As much as those of us in post-production don’t want to admit, a lot of video projects are viewed and approved on an iPhone. And quite a few on an iPad. There’s been a lot of discussion around the quality of iOS displays over the years. There’s even tools to calibrate them. But these are definitely not carefully calibrated displays in the edit suite. Heck most edit suites don’t have carefully calibrated displays but at least we sometimes have good ones (makes that Flanders Scientific free factory recalibration option sound great). Sadly there’s not much most of us can do about where the client might view that approval tat so projects will continue to be approved (color and all) via an iPad or an iPhone.
I saw this tweet yesterday and laughed.
Apples new True Tone iPad display must be every colorists nightmare. So much for calibrated displays. The same goes for Night Shift.

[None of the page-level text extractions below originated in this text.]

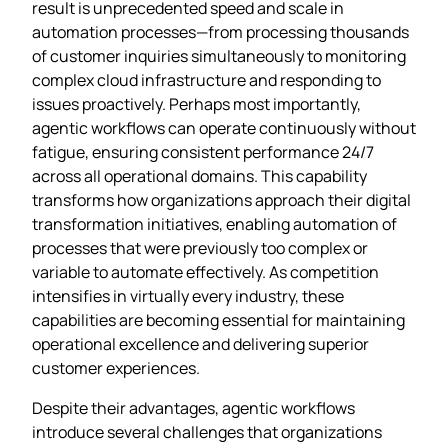
result is unprecedented speed and scale in
automation processes—from processing thousands
of customer inquiries simultaneously to monitoring
complex cloud infrastructure and responding to
issues proactively. Perhaps most importantly,
agentic workflows can operate continuously without
fatigue, ensuring consistent performance 24/7
across all operational domains. This capability
transforms how organizations approach their digital
transformation initiatives, enabling automation of
processes that were previously too complex or
variable to automate effectively. As competition
intensifies in virtually every industry, these
capabilities are becoming essential for maintaining
operational excellence and delivering superior
customer experiences.
Despite their advantages, agentic workflows
introduce several challenges that organizations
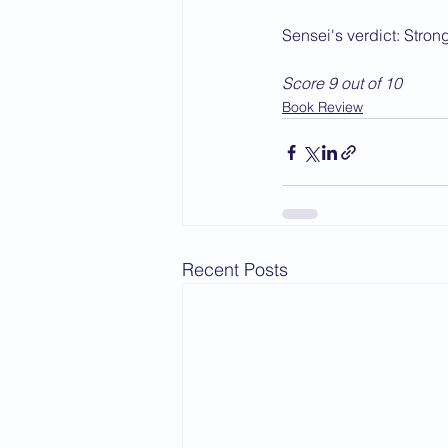
Sensei's verdict: Stro
Score 9 out of 10
Book Review
Recent Posts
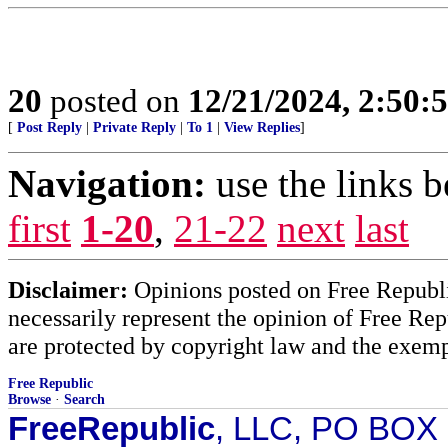
20
posted on
12/21/2024, 2:50:
[
Post Reply
|
Private Reply
|
To 1
|
View Replies
]
Navigation:
use the links 
first
1-20
,
21-22
next
last
Disclaimer:
Opinions posted on Free Republic
necessarily represent the opinion of Free Rep
are protected by copyright law and the exemp
Free Republic
Browse
·
Search
FreeRepublic
, LLC, PO BOX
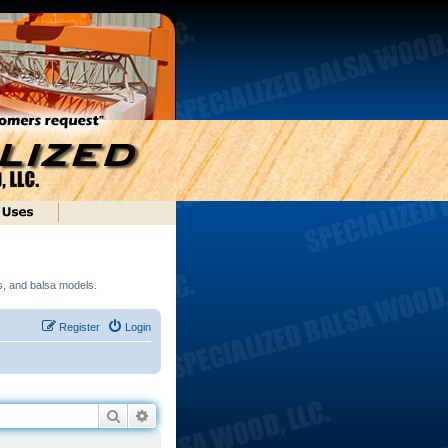
ds, and balsa models.
Register
Login
Search
Advanced search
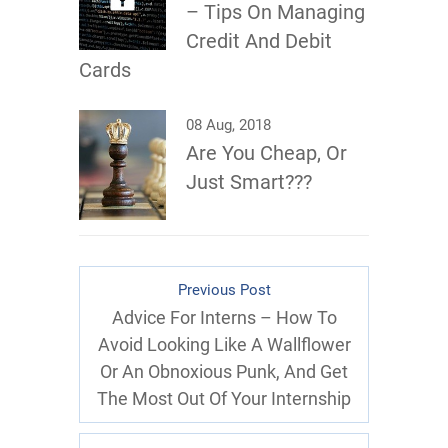
– Tips On Managing
Credit And Debit
Cards
08 Aug, 2018
Are You Cheap, Or
Just Smart???
Previous Post
Advice For Interns – How To
Avoid Looking Like A Wallflower
Or An Obnoxious Punk, And Get
The Most Out Of Your Internship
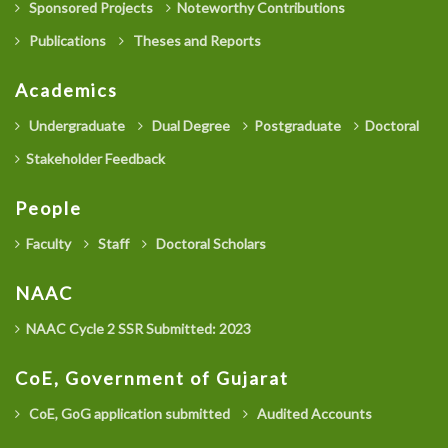
Sponsored Projects
Noteworthy Contributions
Publications
Theses and Reports
Academics
Undergraduate
Dual Degree
Postgraduate
Doctoral
Stakeholder Feedback
People
Faculty
Staff
Doctoral Scholars
NAAC
NAAC Cycle 2 SSR Submitted: 2023
CoE, Government of Gujarat
CoE, GoG application submitted
Audited Accounts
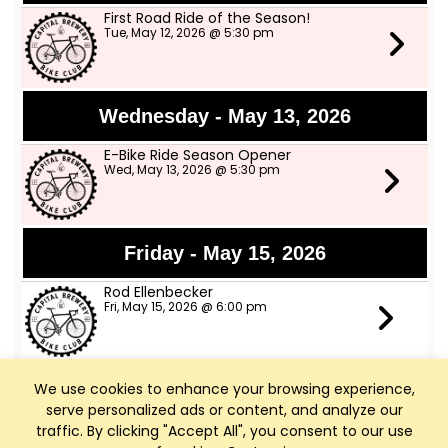
First Road Ride of the Season!
Tue, May 12, 2026 @ 5:30 pm
Wednesday - May 13, 2026
E-Bike Ride Season Opener
Wed, May 13, 2026 @ 5:30 pm
Friday - May 15, 2026
Rod Ellenbecker
Fri, May 15, 2026 @ 6:00 pm
We use cookies to enhance your browsing experience,
Saturday - May 16, 2026
serve personalized ads or content, and analyze our
Art Walk Middleton
traffic. By clicking "Accept All", you consent to our use
Sat, May 16, 2026 @ 10:00 am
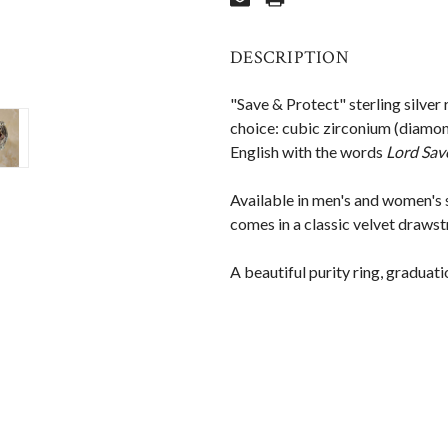
DESCRIPTION
"Save & Protect" sterling silver
choice: cubic zirconium (diamond
English with the words
Lord Sav
Available in men's and women's 
comes in a classic velvet drawst
A beautiful purity ring, graduati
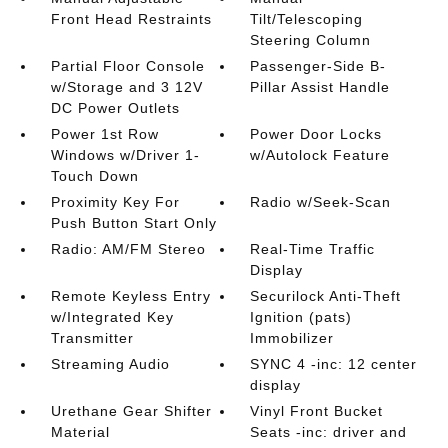
Front Head Restraints
Tilt/Telescoping
Steering Column
Partial Floor Console
Passenger-Side B-
w/Storage and 3 12V
Pillar Assist Handle
DC Power Outlets
Power 1st Row
Power Door Locks
Windows w/Driver 1-
w/Autolock Feature
Touch Down
Proximity Key For
Radio w/Seek-Scan
Push Button Start Only
Radio: AM/FM Stereo
Real-Time Traffic
Display
Remote Keyless Entry
Securilock Anti-Theft
w/Integrated Key
Ignition (pats)
Transmitter
Immobilizer
Streaming Audio
SYNC 4 -inc: 12 center
display
Urethane Gear Shifter
Vinyl Front Bucket
Material
Seats -inc: driver and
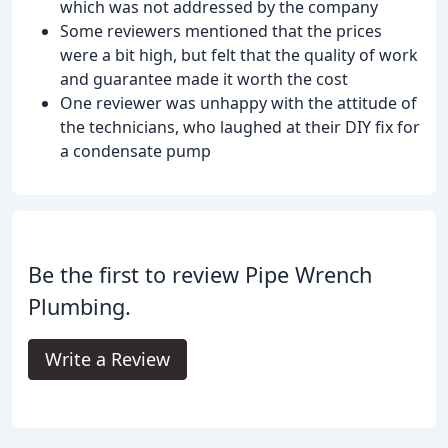
which was not addressed by the company
Some reviewers mentioned that the prices
were a bit high, but felt that the quality of work
and guarantee made it worth the cost
One reviewer was unhappy with the attitude of
the technicians, who laughed at their DIY fix for
a condensate pump
Be the first to review Pipe Wrench
Plumbing.
Write a Review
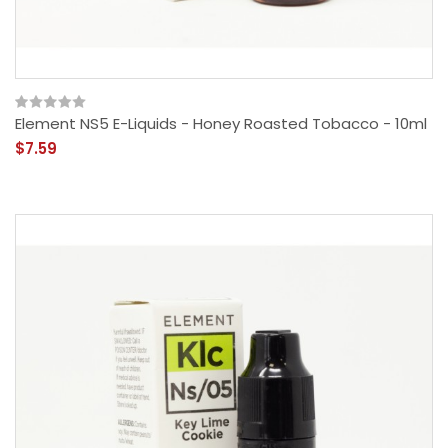
Element NS5 E-Liquids - Honey Roasted Tobacco - 10ml
$7.59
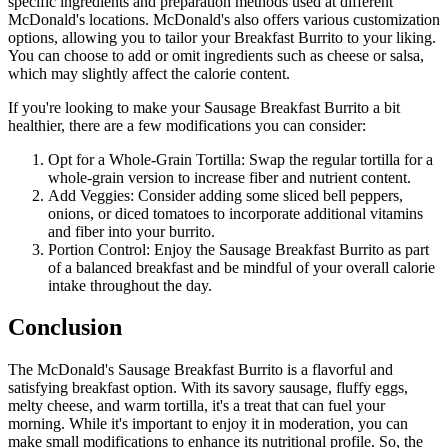
specific ingredients and preparation methods used at different
McDonald's locations. McDonald's also offers various customization
options, allowing you to tailor your Breakfast Burrito to your liking.
You can choose to add or omit ingredients such as cheese or salsa,
which may slightly affect the calorie content.
If you're looking to make your Sausage Breakfast Burrito a bit
healthier, there are a few modifications you can consider:
Opt for a Whole-Grain Tortilla: Swap the regular tortilla for a
whole-grain version to increase fiber and nutrient content.
Add Veggies: Consider adding some sliced bell peppers,
onions, or diced tomatoes to incorporate additional vitamins
and fiber into your burrito.
Portion Control: Enjoy the Sausage Breakfast Burrito as part
of a balanced breakfast and be mindful of your overall calorie
intake throughout the day.
Conclusion
The McDonald's Sausage Breakfast Burrito is a flavorful and
satisfying breakfast option. With its savory sausage, fluffy eggs,
melty cheese, and warm tortilla, it's a treat that can fuel your
morning. While it's important to enjoy it in moderation, you can
make small modifications to enhance its nutritional profile. So, the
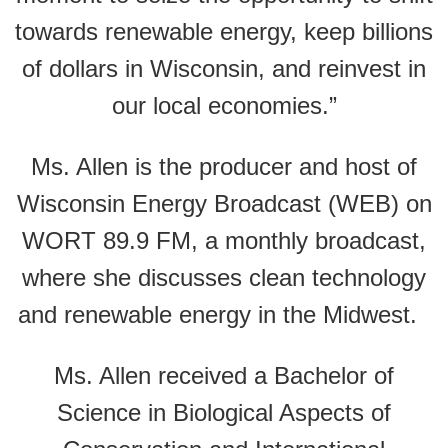
towards renewable energy, keep billions
of dollars in Wisconsin, and reinvest in
our local economies.”
Ms. Allen is the producer and host of
Wisconsin Energy Broadcast (WEB) on
WORT 89.9 FM, a monthly broadcast,
where she discusses clean technology
and renewable energy in the Midwest.
Ms. Allen received a Bachelor of
Science in Biological Aspects of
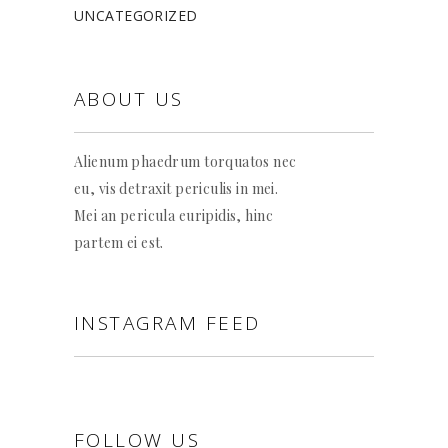
UNCATEGORIZED
ABOUT US
Alienum phaedrum torquatos nec
eu, vis detraxit periculis in mei.
Mei an pericula euripidis, hinc
partem ei est.
INSTAGRAM FEED
FOLLOW US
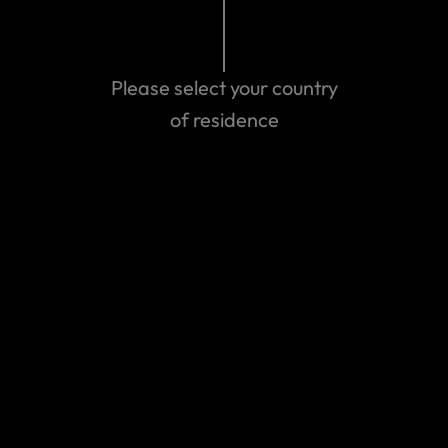
Related Articles
Please select your country
The Middle East Conflict – March 2026
of residence
Myanmar Earthquake - March 2025
Wildfires in California - January 2025
Travel Alert: Israel & Palestinian Territories -
October 2023
View more
We can help you...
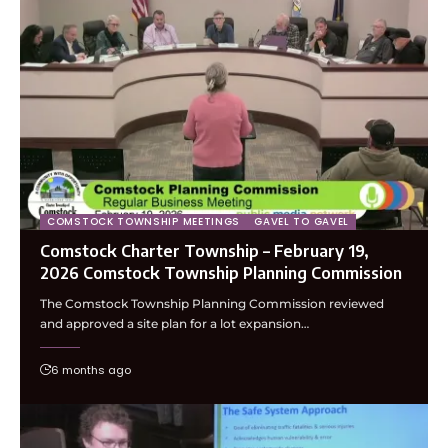
COMSTOCK TOWNSHIP MEETINGS
GAVEL TO GAVEL
Comstock Charter Township – February 19,
2026 Comstock Township Planning Commission
The Comstock Township Planning Commission reviewed
and approved a site plan for a lot expansion…
6 months ago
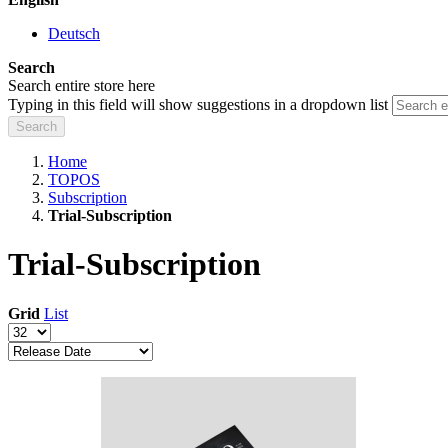
Deutsch
Search
Search entire store here
Typing in this field will show suggestions in a dropdown list
Search
Home
TOPOS
Subscription
Trial-Subscription
Trial-Subscription
Grid
List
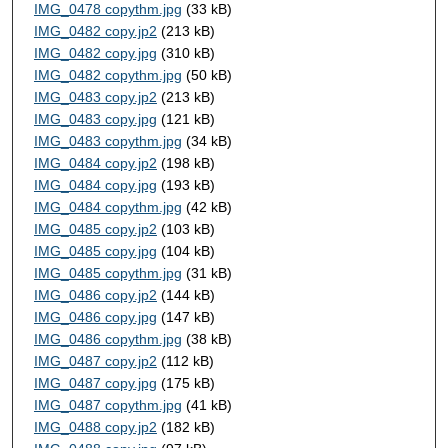
IMG_0478 copythm.jpg
(33 kB)
IMG_0482 copy.jp2
(213 kB)
IMG_0482 copy.jpg
(310 kB)
IMG_0482 copythm.jpg
(50 kB)
IMG_0483 copy.jp2
(213 kB)
IMG_0483 copy.jpg
(121 kB)
IMG_0483 copythm.jpg
(34 kB)
IMG_0484 copy.jp2
(198 kB)
IMG_0484 copy.jpg
(193 kB)
IMG_0484 copythm.jpg
(42 kB)
IMG_0485 copy.jp2
(103 kB)
IMG_0485 copy.jpg
(104 kB)
IMG_0485 copythm.jpg
(31 kB)
IMG_0486 copy.jp2
(144 kB)
IMG_0486 copy.jpg
(147 kB)
IMG_0486 copythm.jpg
(38 kB)
IMG_0487 copy.jp2
(112 kB)
IMG_0487 copy.jpg
(175 kB)
IMG_0487 copythm.jpg
(41 kB)
IMG_0488 copy.jp2
(182 kB)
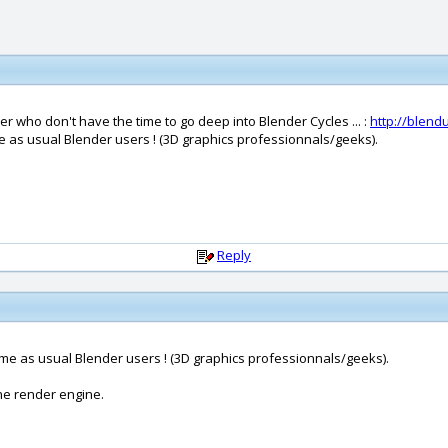
 who don't have the time to go deep into Blender Cycles ... :
http://blen
me as usual Blender users ! (3D graphics professionnals/geeks).
Reply
ame as usual Blender users ! (3D graphics professionnals/geeks).
ne render engine.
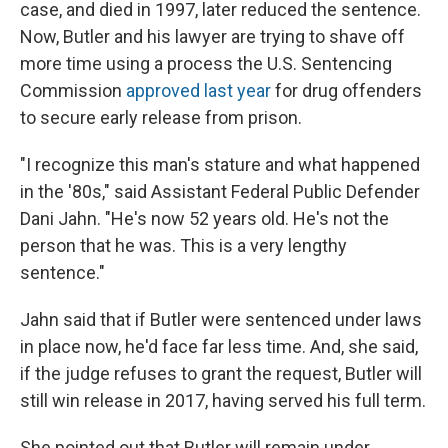
case, and died in 1997, later reduced the sentence.
Now, Butler and his lawyer are trying to shave off
more time using a process the U.S. Sentencing
Commission
approved last year
for drug offenders
to secure early release from prison.
"I recognize this man's stature and what happened
in the '80s," said Assistant Federal Public Defender
Dani Jahn. "He's now 52 years old. He's not the
person that he was. This is a very lengthy
sentence."
Jahn said that if Butler were sentenced under laws
in place now, he'd face far less time. And, she said,
if the judge refuses to grant the request, Butler will
still win release in 2017, having served his full term.
She pointed out that Butler will remain under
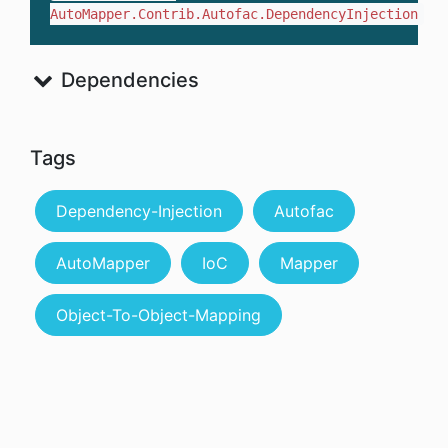
AutoMapper.Contrib.Autofac.DependencyInjection
Dependencies
Tags
Dependency-Injection
Autofac
AutoMapper
IoC
Mapper
Object-To-Object-Mapping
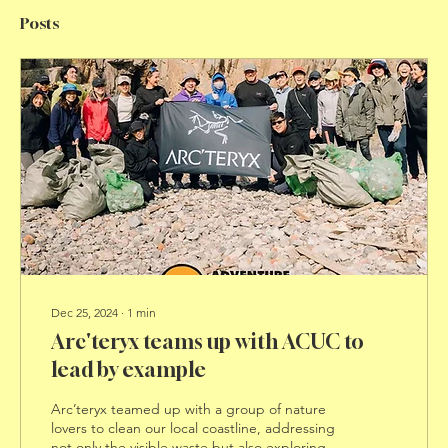
Posts
Dec 25, 2024
∙
1
min
Arc'teryx teams up with ACUC to
lead by example
Arc’teryx teamed up with a group of nature
lovers to clean our local coastline, addressing
not only the visible waste but also exploring...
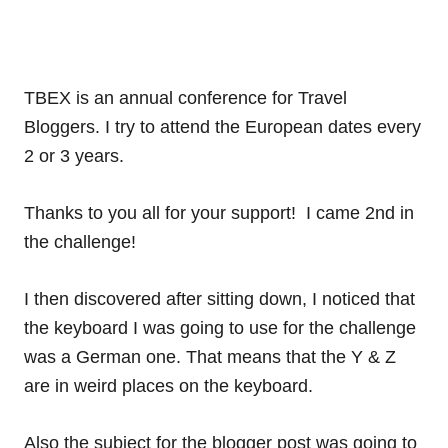
TBEX is an annual conference for Travel
Bloggers. I try to attend the European dates every
2 or 3 years.
Thanks to you all for your support! I came 2nd in
the challenge!
I then discovered after sitting down, I noticed that
the keyboard I was going to use for the challenge
was a German one. That means that the Y & Z
are in weird places on the keyboard.
Also the subject for the blogger post was going to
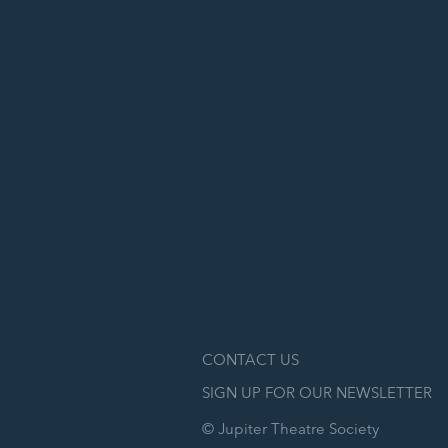
CONTACT US
SIGN UP FOR OUR NEWSLETTER
© Jupiter Theatre Society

— Nikolai Waldman (@niwa) March 22, 2016
But I stopped laughing last night when I saw exactly how yellow the Night Shift made my iPad. I’m sure I’ll get used to it if I continue to use it (personally I try not to use iOS devices much in the evening but it’s often unavoidable) but it caught me off guard at first as it is … yellow.
Curiously, you can’t take a screen grab with Night Shift enabled and see the yellowness as the screen capture doesn’t show the warmer screen. In an attempt to show this I snapped a few pics of Night Shift enabled from my iPad with my iPhone. These were taken in basic room light with the exposure set to the empty part of the screen in the lower right of the iPad screen.
Looking at my expertly crafted iPhone photographic images it only looks like a slight yellowing of the screen. When comparing the slider in the middle to Night Shift being turned off there doesn’t look to be much difference in the photos above. But try it on your own iOS device and you’ll see it much more noticeable.
Thankfully it’s easy to turn off quickly as this tweet points out (make note of that to help the client!):
— Bob Correa (@bobbyco) March 22, 2016
This post is not scientific in any way, just an alert that the warm Night Shift is now a thing and one more thing to think about when your client replies to an email in the middle of the night and asks why you made the image so yellow … or says it’s “too warm.”
That’s the new Night Shift mode on iOS 9.3. We didn’t even talk about the iPad Pro’s True Tone display. I think colorist Juan Salvo summed that up best:
Colorist makes tweet about HDR messing everything up. Colorist learns of new iPad with "true tone" display. Colorist says "fuck it".